The following is an example:
mkdir /home/run-2022-02-26/
seqslab jobs request-runsheet \
--working-dir /home/run-2022-02-26/ \
--run-sheet /home/run-2022-02-26.csv
seqslab jobs run \
--workspace seqslabwus2 \
--working-dir /home/run-2022-02-26/ \
--response-path result.json
3. Monitor a job run#
You can use the jobs run-state command to check the status of each run until it reaches the COMPLETE state.

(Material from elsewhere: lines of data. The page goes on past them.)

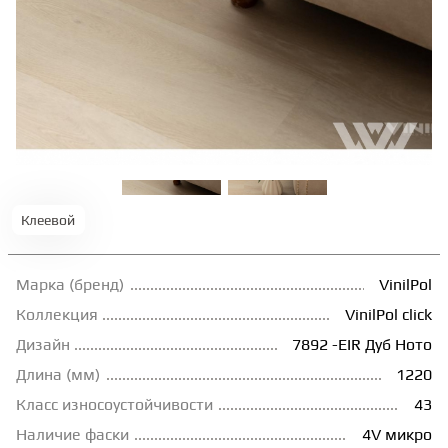
ТЕРРАСНАЯ ДОСКА
КОВРОВАЯ ПЛИТКА
МОДУЛЬНЫЕ ПВХ
ПОДЛОЖКА
Клеевой
Марка (бренд)
VinilPol
ПЛИНТУС
Коллекция
VinilPol click
Дизайн
7892 -EIR Дуб Ното
КЛЕЙ
Длина (мм)
1220
Класс износоустойчивости
43
НАЛИВНОЙ ПОЛ
Наличие фаски
4V микро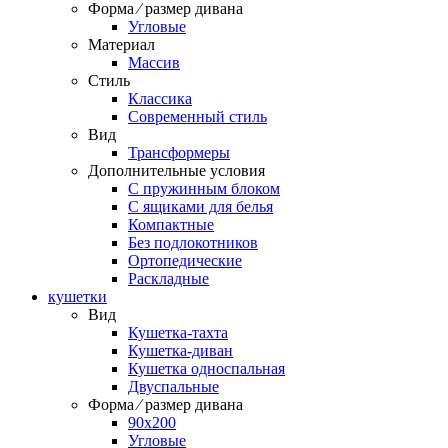
Форма ⁄ размер дивана
Угловые
Материал
Массив
Стиль
Классика
Современный стиль
Вид
Трансформеры
Дополнительные условия
С пружинным блоком
С ящиками для белья
Компактные
Без подлокотников
Ортопедические
Раскладные
кушетки
Вид
Кушетка-тахта
Кушетка-диван
Кушетка односпальная
Двуспальные
Форма ⁄ размер дивана
90х200
Угловые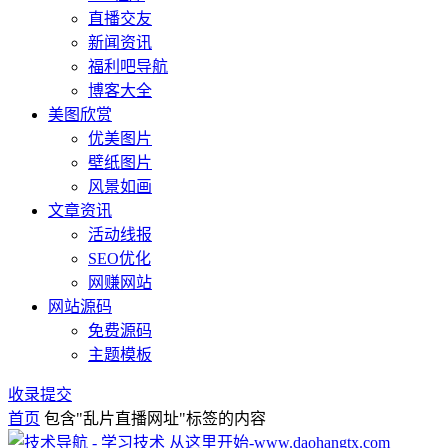
直播交友
新闻资讯
福利吧导航
博客大全
美图欣赏
优美图片
壁纸图片
风景如画
文章资讯
活动线报
SEO优化
网赚网站
网站源码
免费源码
主题模板
收录提交
首页
包含"乱片直播网址"标签的内容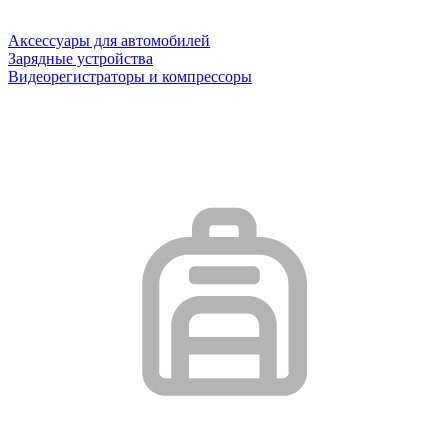
Аксессуары для автомобилей
Зарядные устройства
Видеорегистраторы и компрессоры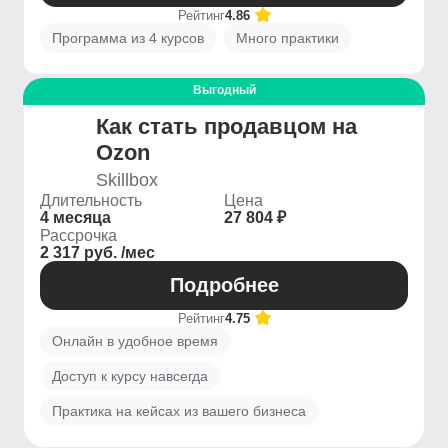
Рейтинг
4.86
Программа из 4 курсов
Много практики
Выгодный
Как стать продавцом на
Ozon
Skillbox
Длительность
Цена
4 месяца
27 804 ₽
Рассрочка
2 317 руб. /мес
Подробнее
Рейтинг
4.75
Онлайн в удобное время
Доступ к курсу навсегда
Практика на кейсах из вашего бизнеса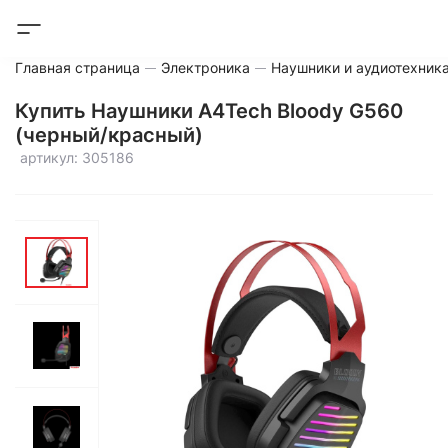
Главная страница
Электроника
Наушники и аудиотехник
Купить Наушники A4Tech Bloody G560
(черный/красный)
артикул: 305186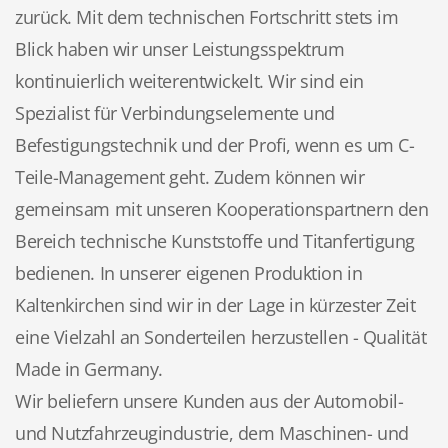
zurück. Mit dem technischen Fortschritt stets im
Blick haben wir unser Leistungsspektrum
kontinuierlich weiterentwickelt. Wir sind ein
Spezialist für Verbindungselemente und
Befestigungstechnik und der Profi, wenn es um C-
Teile-Management geht. Zudem können wir
gemeinsam mit unseren Kooperationspartnern den
Bereich technische Kunststoffe und Titanfertigung
bedienen. In unserer eigenen Produktion in
Kaltenkirchen sind wir in der Lage in kürzester Zeit
eine Vielzahl an Sonderteilen herzustellen - Qualität
Made in Germany.
Wir beliefern unsere Kunden aus der Automobil-
und Nutzfahrzeugindustrie, dem Maschinen- und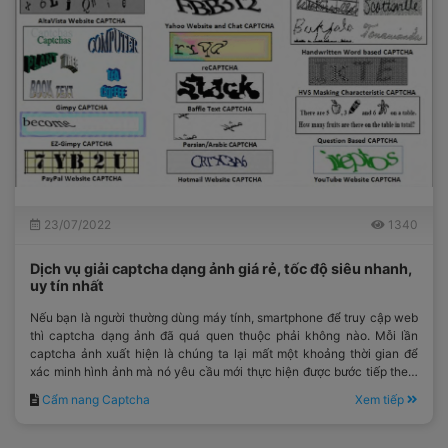
23/07/2022
1340
Dịch vụ giải captcha dạng ảnh giá rẻ, tốc độ siêu nhanh,
uy tín nhất
Nếu bạn là người thường dùng máy tính, smartphone để truy cập web
thì captcha dạng ảnh đã quá quen thuộc phải không nào. Mỗi lần
captcha ảnh xuất hiện là chúng ta lại mất một khoảng thời gian để
xác minh hình ảnh mà nó yêu cầu mới thực hiện được bước tiếp theo.
Nếu bạn đang muốn tìm dịch vụ
giải captcha dạng ảnh
vậy thì hãy
Cẩm nang Captcha
Xem tiếp
theo dõi bài viết sau đây của
Anticaptcha.top
để có thông tin.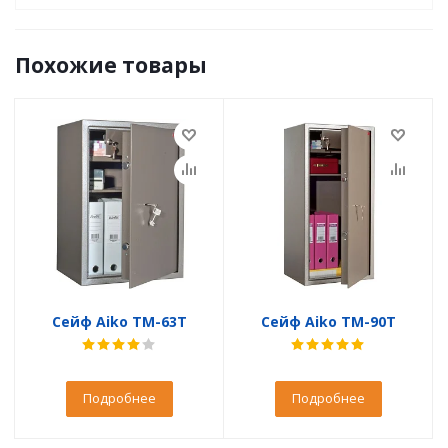
Похожие товары
Сейф Aiko TM-63T
Сейф Aiko TM-90T
Подробнее
Подробнее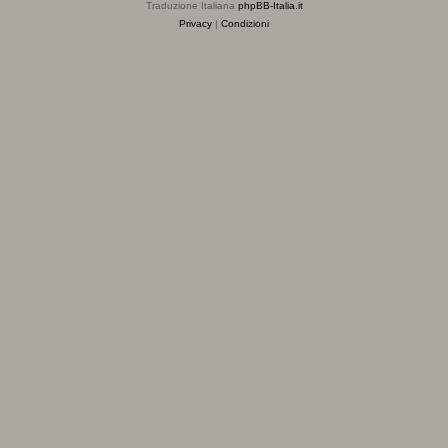
Traduzione Italiana
phpBB-Italia.it
Privacy
|
Condizioni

seqslab jobs run-state --run-id run_DdtSfRfOr2AVTSe
{"run_id": "run_DdtSfRfOr2AVTSe", "state": "COMPLETE"}
If you want to get the full run information, you can use the job get command. Running this command returns the detailed WES run information in JSON format. The response includes basic attributes like the run_id, run_name, state, start_time, and end_time for run monitoring. It also includes a logs section containing a list of detailed execution information for each WDL task, such as the rendered command, start_time, end_time, exit_code, storage_url, and outputs. Lastly, it includes an outputs section containing a list of the WDL main-workflow level output mapping from FQN, DRS self-URI, and local file name.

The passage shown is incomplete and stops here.